I hope the fans’ worst fears do not come to pass. The deal is, however, troubling. Glazer has taken on a vast amount of debt to finance the deal, presumably calculating that he can earn enough profits to service his debt to make the deal – known in the jargon as a leveraged buyout – viable. With concerns rising that the economy could slow down and dent the firm’s profitability, such a deal could easily end badly for the club. A number of teams, most notably Leeds United, have fallen on hard times, nearly going under due to mountains of debt.

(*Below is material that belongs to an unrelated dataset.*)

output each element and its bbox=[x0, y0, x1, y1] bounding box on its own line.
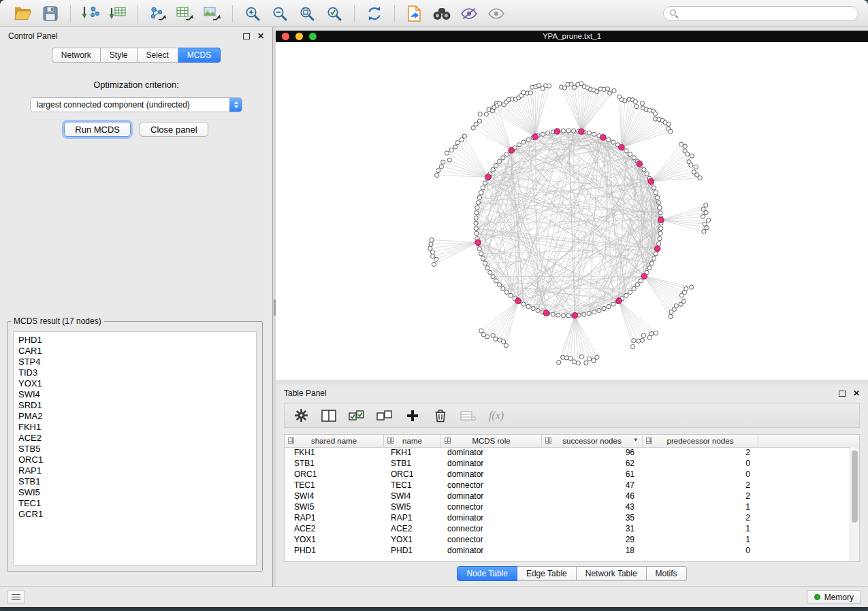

As a gung-ho defender of free enterprise, I can hardly claim that Glazer was not entitled to bid for this team under the rules of the stock market. He has taken his gamble and who knows, it may pay off, although the financial details don’t appear very reassuring. I have noticed more than just a whiff of unpleasant anti-Americanism in some of the reporting on this deal in some quarters of the media.
I follow another team – Ipswich Town FC – but have always had a bit of a soft spot for the team that has given us the likes of Duncan Edwards, George Best and Bryan Robson. I hope that this rather oddball entrepreneur from Florida understands what he is doing and does not wreck one of the most famous, if the most famous, sporting institutions in the world.